Weekly Market Report: March 7th, 2025

Last week markets took in a healthy dose of policy uncertainty with on and off again tariff news driving risk appetite while most economic reports came in largely as expected. Dovish leaning narratives from Fed policy makers managed to calm markets slightly but U.S. equity markets closed the week down 3.1% while developed international (+2.4%) and emerging markets (+2.9%) both managed healthy gains thanks in large part to a notable 3.5% decline in the USD. Bonds didn’t fare much better as interest rates ticked slightly higher and the yield curve steepened leaving the 10yr UST yield at 4.32% while credit spreads widened again marginally on the week, from 287 to 299.

Market Anecdotes

  • Markets are in the process of absorbing material changes in trade policy and a rare attempt at addressing the size and scope of government, both resulting in a dense pack of policy fog.
  • The chaotic trade war on Canada, Mexico, and China was a key driver behind markets last week resulting in a fall in equity markets and a rally in bond markets – two markets that clearly remember the economic impact of 1930’s era Smoot Hawley Tariff Act.
  • Last week’s jobs report revealed solid job creation, a slight and unexpected uptick in unemployment to 4.1%, and a decrease in federal workers but not to the extent expected in the March jobs numbers.
  • Germany’s response to U.S. policies is gaining market attention with a lift of the debt brake and budget plans to spend $500b on defense alone plus significant infrastructure spending.
  • The NPC meeting last week set China’s economic growth target at “around 5%” and fiscal stimulus measures
    that met market expectations of an increase but not substantially enough to meaningfully accelerate economic activity.
  • The FOMC gave a dovish nod toward softening labor markets and inflation dynamics as potentially leading to easing policy but also the need for more clarity on fiscal/trade policy impacts on both.
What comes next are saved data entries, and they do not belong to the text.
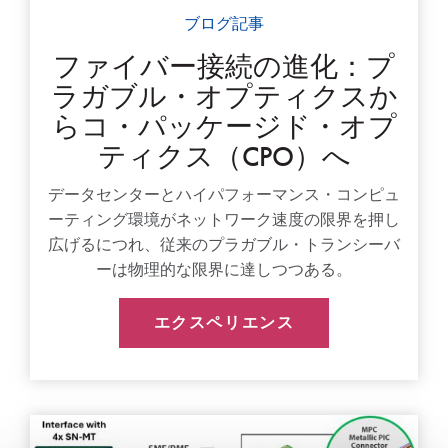
ブログ記事
ファイバー接続の進化：プ
ラガブル・オプティクスか
らコ・パッケージド・オプ
ティクス（CPO）へ
データセンターとハイパフォーマンス・コンピュ
ーティング環境がネットワーク速度の限界を押し
広げるにつれ、従来のプラガブル・トランシーバ
ーは物理的な限界に達しつつある。
エクスペリエンス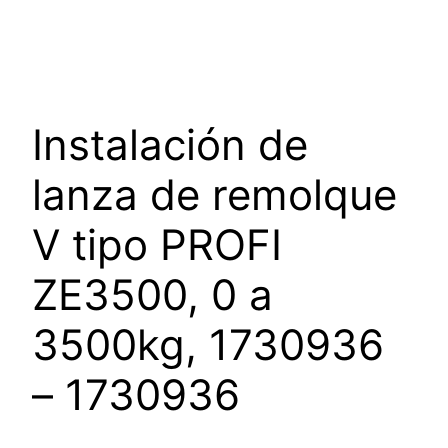
Instalación de
lanza de remolque
V tipo PROFI
ZE3500, 0 a
3500kg, 1730936
– 1730936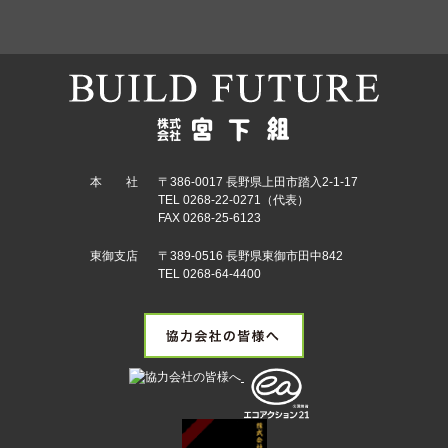
本 社
〒386-0017 長野県上田市踏入2-1-17
TEL 0268-22-0271（代表）
FAX 0268-25-6123
東御支店
〒389-0516 長野県東御市田中842
TEL 0268-64-4400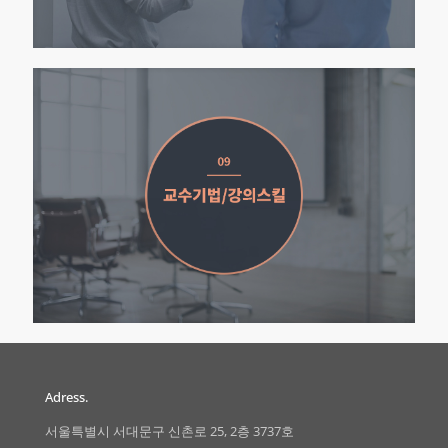
Adress.
서울특별시 서대문구 신촌로 25, 2층 3737호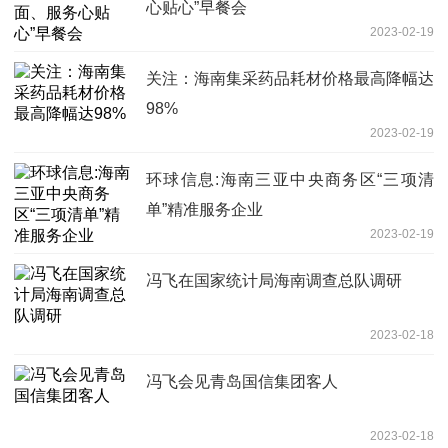
心贴心”早餐会
2023-02-19
关注：海南集采药品耗材价格最高降幅达
98%
2023-02-19
环球信息:海南三亚中央商务区“三项清
单”精准服务企业
2023-02-19
冯飞在国家统计局海南调查总队调研
2023-02-18
冯飞会见青岛国信集团客人
2023-02-18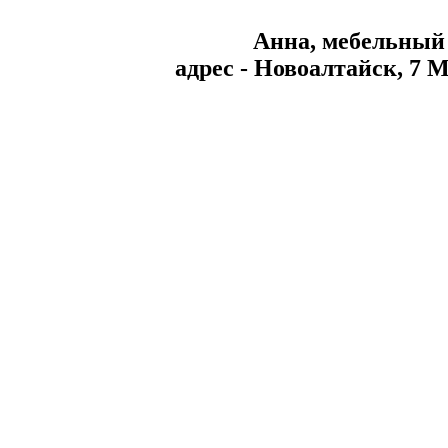
Анна, мебельный
aдрес - Новоалтайск, 7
Powell also downplayed recent sentiment and inflation expectation surveys.
  • The ECB met market expectations with a 25bp rate cut to take refi and deposit rates to 2.65% and 2.5% respectively

Asset Allocation Narrative

Oversold conditions are mounting in U.S. equity markets but not yet at capitulation levels. Continuation of strong fundamentals and a flip from “spinach” to “candy” from the FOMC or Pennsylvania Avenue should, at some point, get things back on track toward a constructive intermediate term view on risk assets. An exogenous shock or increasing consumer/business sentiment impacting spending remain key risks to our constructive intermediate outlook on equity markets.